# Policy Analysis Notebook

The purpose of this notebook is to facilitate the generation of shared micro-mobility policy analysis.
It serves as the central hub from which parameters are declared and subsequent functions for data processing, analysis, and visualisation are run from, while keeping the code and "back-end" processes hidden and concise.

### Imports

In [None]:
import datetime as dt
import scripts.style
from scripts.api_smhi_weather import *
from scripts.data_processing import *
from scripts.data_visualisations import *

## Policy Parameters

**Path**: path to where the trip data is located, ideally placed in /data, and assumed to be a *CSV file*

**City Name**: the place where the policy was implemented

**Before Start / End date**: The timeframe of the selected period before the policy introduction (earliest and latest)

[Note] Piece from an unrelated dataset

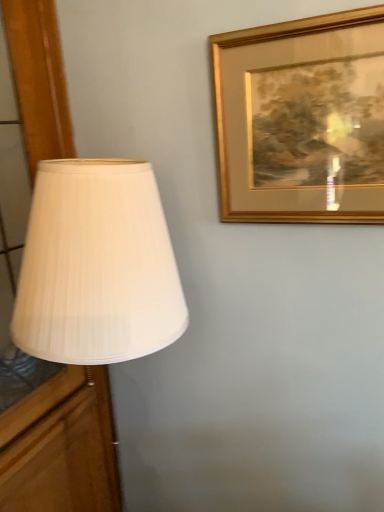 What is the approximate height of gold/golden frame at upper right?

gold/golden frame at upper right is 14.98 inches tall.

What do you see at coordinates (301, 120) in the screenshot? The image size is (384, 512). I see `gold/golden frame at upper right` at bounding box center [301, 120].

The height and width of the screenshot is (512, 384). Find the location of `gold/golden frame at upper right`. gold/golden frame at upper right is located at coordinates (301, 120).

Locate an element on the screen. The width and height of the screenshot is (384, 512). gold/golden frame at upper right is located at coordinates (301, 120).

**After Start / End date**: The timeframe of the selected period after the policy introduction (earliest and latest)

**City Coordinates**: The area to which to restrict the policy analysis to, in the following order: North, South, East, West.
Used for data cleaning (i.e. set to broad perimeter if data is already cleaned of spatial outliers), e.g. from previous datasets:
* STH - 59.39, 59.28, 18.18, 17.94;
* GBG - 57.74, 57.67, 12.02, 11.90

##### <mark>Update the parameters below</mark>

In [None]:
data_path = 'data/data_raw.csv'
city_name = 'Stockholm'

before_start_date = dt.date(2022, 8, 5)
before_end_date = dt.date(2022, 8, 27)

after_start_date = dt.date(2022, 9, 15)
after_end_date = dt.date(2022, 9, 30)

city_coordinates = (59.39, 59.28, 18.18, 17.94)

## Preprocessing

The data is read and parsed according to the methods in `scripts/data_processing`. A brief visualisation of the distribution over days, weekdays and operators follows as a sanity check.

In [None]:
df = pd.read_csv(data_path)
df = parse_data(df)
df = clean_data(df, city_coordinates)

In [None]:
vis_dataset_overview(df, before_start_date, after_end_date)

In [None]:
# counts number of hours per day where no data was recorded, visualisation follows later
df_missing = missing_data_hours(df, before_start_date, before_end_date, after_start_date, after_end_date)

### Weather Parameters

In order to filter out any potential effects of the weather on usage behaviour, such as intense rain-/snowfall or very low temperatures, weather data from [SMHI](https://www.smhi.se/data/meteorologi/ladda-ner-meteorologiska-observationer/#param=airTemperatureMinAndMaxOnceEveryDay,stations=active) is fetched.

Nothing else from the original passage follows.